[Opening EXERCISE DATA section]
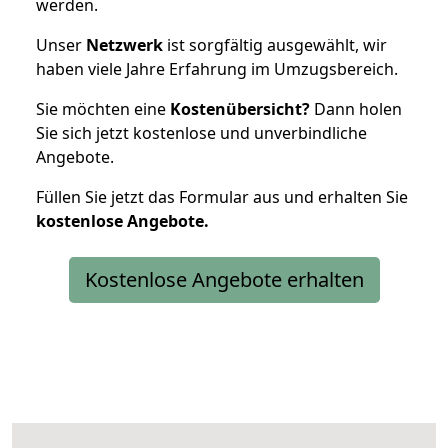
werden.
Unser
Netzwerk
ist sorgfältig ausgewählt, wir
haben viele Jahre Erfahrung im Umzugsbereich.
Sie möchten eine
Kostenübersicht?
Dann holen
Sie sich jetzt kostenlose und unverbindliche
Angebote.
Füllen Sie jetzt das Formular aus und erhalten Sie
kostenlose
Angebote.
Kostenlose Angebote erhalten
[Closing EXERCISE DATA section]
[Opening EXERCISE DATA section]
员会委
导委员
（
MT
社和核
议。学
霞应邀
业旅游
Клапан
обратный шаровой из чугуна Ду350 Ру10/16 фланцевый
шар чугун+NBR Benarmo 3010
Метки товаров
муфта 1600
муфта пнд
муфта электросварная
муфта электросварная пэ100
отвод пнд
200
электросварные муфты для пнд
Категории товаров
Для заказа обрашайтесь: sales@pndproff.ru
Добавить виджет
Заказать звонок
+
[Closing EXERCISE DATA section]
*ASSIGNMENT*.
If a line in the data above holds the string "электросварная", copy it.

*WRITTEN RESPONSE*.
муфта электросварная
муфта электросварная пэ100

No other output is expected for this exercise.